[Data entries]
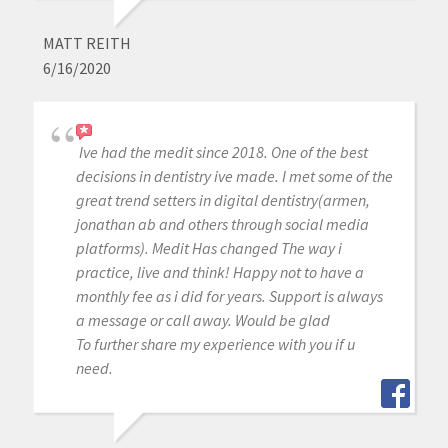
MATT REITH
6/16/2020
Ive had the medit since 2018. One of the best
decisions in dentistry ive made. I met some of the
great trend setters in digital dentistry(armen,
jonathan ab and others through social media
platforms). Medit Has changed The way i
practice, live and think! Happy not to have a
monthly fee as i did for years. Support is always
a message or call away. Would be glad
To further share my experience with you if u
need.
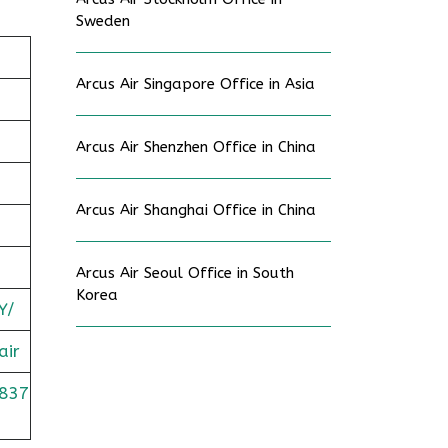
Sweden
Arcus Air Singapore Office in Asia
Arcus Air Shenzhen Office in China
Arcus Air Shanghai Office in China
Arcus Air Seoul Office in South
Korea
Y/
air
837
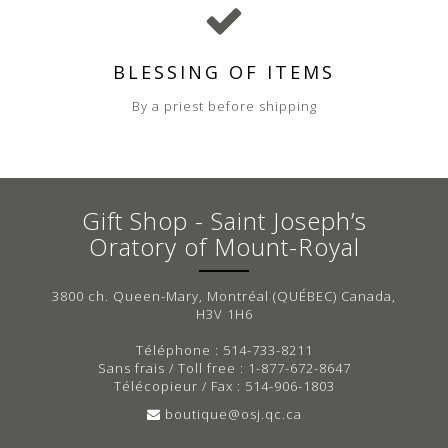
BLESSING OF ITEMS
By a priest before shipping
Gift Shop - Saint Joseph’s
Oratory of Mount-Royal
3800 ch. Queen-Mary, Montréal (QUÉBEC) Canada,
H3V 1H6
Téléphone : 514-733-8211
Sans frais / Toll free : 1-877-672-8647
Télécopieur / Fax : 514-906-1803
boutique@osj.qc.ca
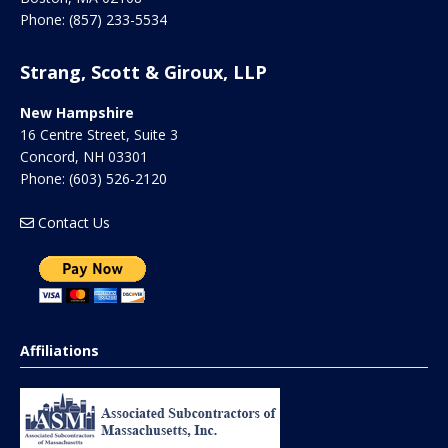
Phone:
(857) 233-5534
Strang, Scott & Giroux, LLP
New Hampshire
16 Centre Street, Suite 3
Concord
,
NH
03301
Phone:
(603) 526-2120
Contact Us
Affiliations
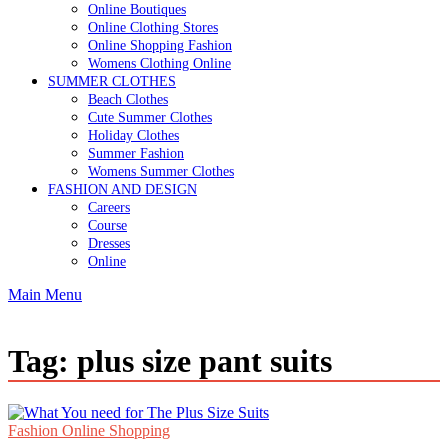
Online Boutiques
Online Clothing Stores
Online Shopping Fashion
Womens Clothing Online
SUMMER CLOTHES
Beach Clothes
Cute Summer Clothes
Holiday Clothes
Summer Fashion
Womens Summer Clothes
FASHION AND DESIGN
Careers
Course
Dresses
Online
Main Menu
Tag:
plus size pant suits
Fashion Online Shopping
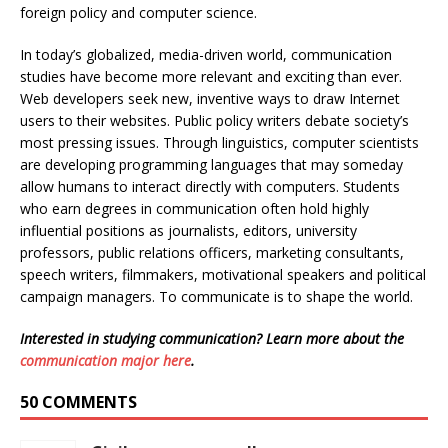
foreign policy and computer science.
In today’s globalized, media-driven world, communication
studies have become more relevant and exciting than ever.
Web developers seek new, inventive ways to draw Internet
users to their websites. Public policy writers debate society’s
most pressing issues. Through linguistics, computer scientists
are developing programming languages that may someday
allow humans to interact directly with computers. Students
who earn degrees in communication often hold highly
influential positions as journalists, editors, university
professors, public relations officers, marketing consultants,
speech writers, filmmakers, motivational speakers and political
campaign managers. To communicate is to shape the world.
Interested in studying communication? Learn more about the
communication major here
.
50 COMMENTS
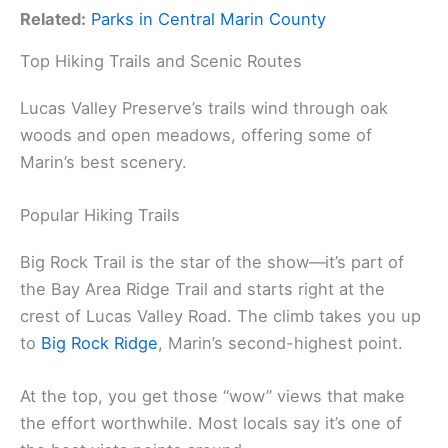
Related:
Parks in Central Marin County
Top Hiking Trails and Scenic Routes
Lucas Valley Preserve’s trails wind through oak
woods and open meadows, offering some of
Marin’s best scenery.
Popular Hiking Trails
Big Rock Trail is the star of the show—it’s part of
the Bay Area Ridge Trail and starts right at the
crest of Lucas Valley Road. The climb takes you up
to
Big Rock Ridge
, Marin’s second-highest point.
At the top, you get those “wow” views that make
the effort worthwhile. Most locals say it’s one of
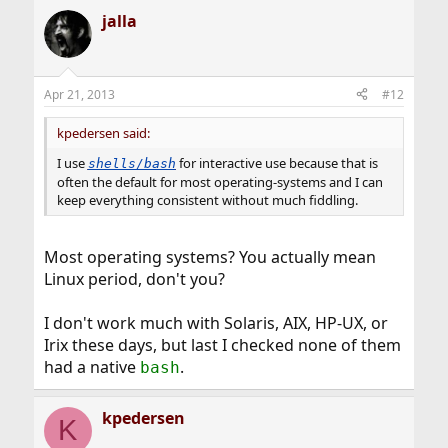
jalla
Apr 21, 2013
#12
kpedersen said:
I use
for interactive use because that is
shells/bash
often the default for most operating-systems and I can
keep everything consistent without much fiddling.
Most operating systems? You actually mean
Linux period, don't you?
I don't work much with Solaris, AIX, HP-UX, or
Irix these days, but last I checked none of them
had a native
.
bash
kpedersen
K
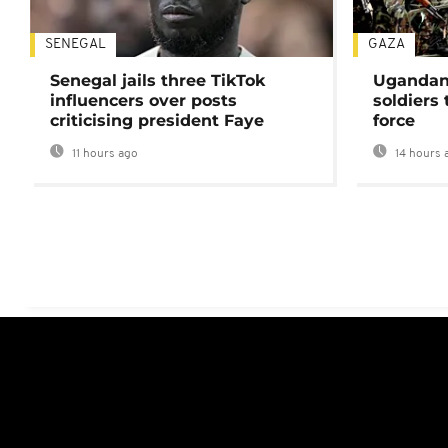
SENEGAL
GAZA
Senegal jails three TikTok
Ugandan 
influencers over posts
soldiers
criticising president Faye
force
11 hours ago
14 hours 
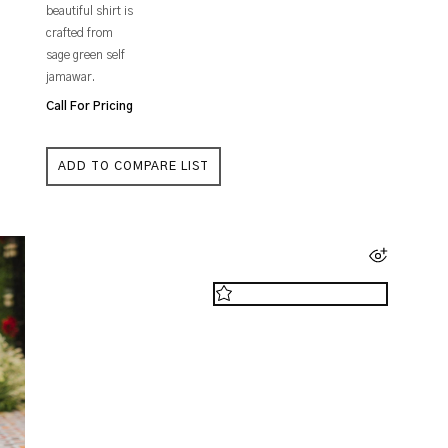
beautiful shirt is
crafted from
sage green self
jamawar.
Call For Pricing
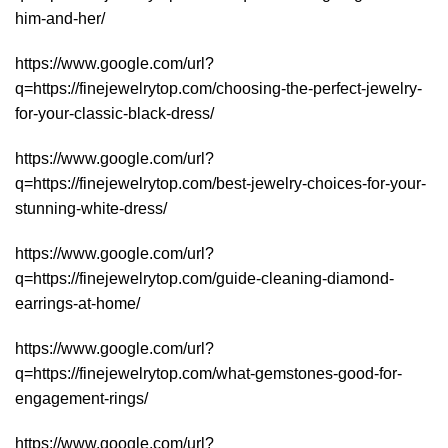
him-and-her/
https://www.google.com/url?
q=https://finejewelrytop.com/choosing-the-perfect-jewelry-
for-your-classic-black-dress/
https://www.google.com/url?
q=https://finejewelrytop.com/best-jewelry-choices-for-your-
stunning-white-dress/
https://www.google.com/url?
q=https://finejewelrytop.com/guide-cleaning-diamond-
earrings-at-home/
https://www.google.com/url?
q=https://finejewelrytop.com/what-gemstones-good-for-
engagement-rings/
https://www.google.com/url?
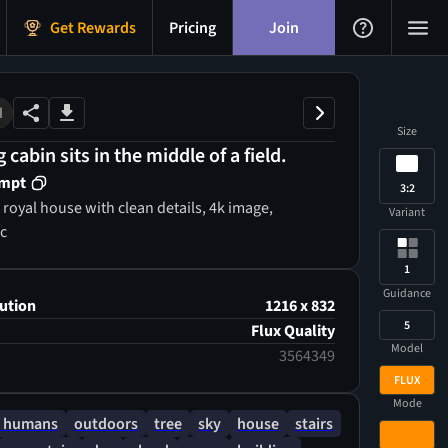
Get Rewards
Pricing
Join
M
Size
g cabin sits in the middle of a field.
ompt
3:2
e,
Variant
ic
1
Guidance
ution
1216 x 832
5
Flux Quality
Model
3564349
FLUX
Mode
 humans
outdoors
tree
sky
house
stairs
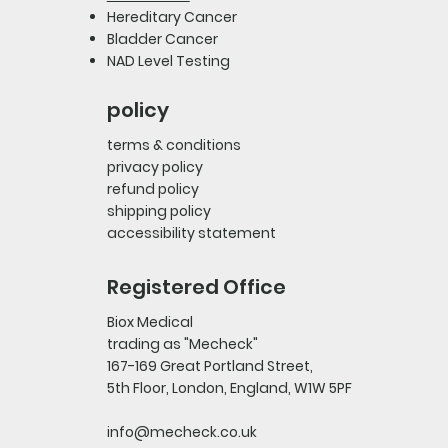
Hereditary Cancer
Bladder Cancer
NAD Level Testing
policy
terms & conditions
privacy policy
refund policy
shipping policy
accessibility statement
Registered Office
Biox Medical
trading as "Mecheck"
167-169 Great Portland Street,
5th Floor, London, England, W1W 5PF
info@mecheck.co.uk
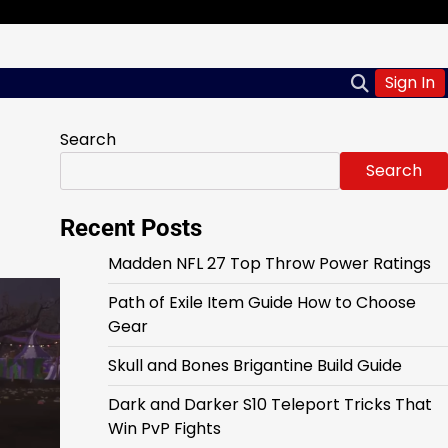
Sign In
Search
Search
Recent Posts
Madden NFL 27 Top Throw Power Ratings
Path of Exile Item Guide How to Choose
Gear
Skull and Bones Brigantine Build Guide
Dark and Darker S10 Teleport Tricks That
Win PvP Fights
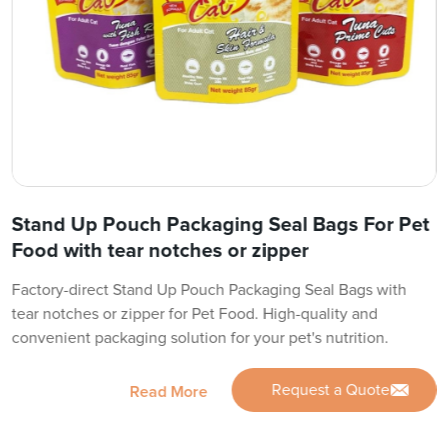
Stand Up Pouch Packaging Seal Bags For Pet
Food with tear notches or zipper
Factory-direct Stand Up Pouch Packaging Seal Bags with
tear notches or zipper for Pet Food. High-quality and
convenient packaging solution for your pet's nutrition.
Request a Quote
Read More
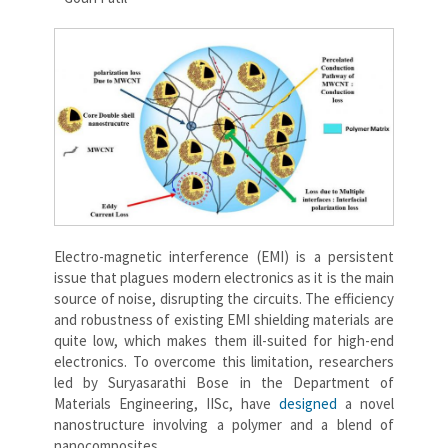
Electro-magnetic interference (EMI) is a persistent
issue that plagues modern electronics as it is the main
source of noise, disrupting the circuits. The efficiency
and robustness of existing EMI shielding materials are
quite low, which makes them ill-suited for high-end
electronics. To overcome this limitation, researchers
led by Suryasarathi Bose in the Department of
Materials Engineering, IISc, have
designed
a novel
nanostructure involving a polymer and a blend of
nanocomposites.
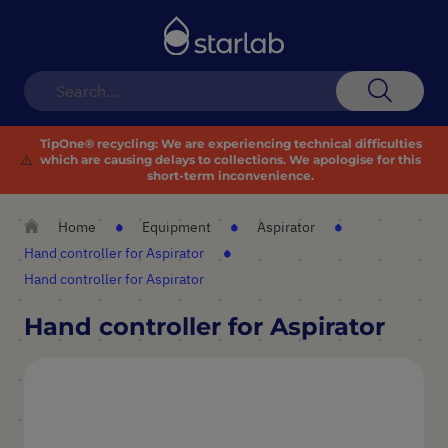
Toggle
Nav
Search
TipOne® recycling:
We are experiencing technical difficulties
⚠️
which are causing delays to collections. We apologise for this
short-term inconvenience.
Home
Equipment
Aspirator
Hand controller for Aspirator
Hand controller for Aspirator
Hand controller for Aspirator
Skip
to
the
end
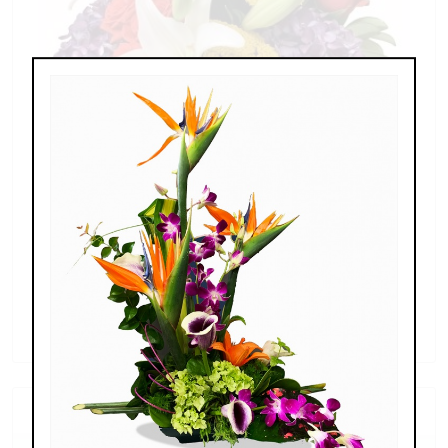
Splendid Garden
$119.00 - $199.00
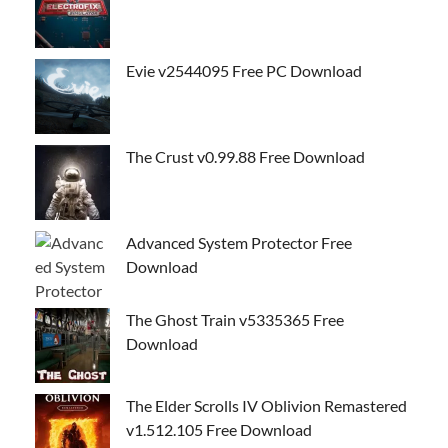
Evie v2544095 Free PC Download
The Crust v0.99.88 Free Download
Advanced System Protector Free
Download
The Ghost Train v5335365 Free
Download
The Elder Scrolls IV Oblivion Remastered
v1.512.105 Free Download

#### TASK STATEMENT:
Among the lines above, return those that hold the word "operating".

#### EXERCISE RESPONSE:
often the default for most operating-systems and I can
Most operating systems? You actually mean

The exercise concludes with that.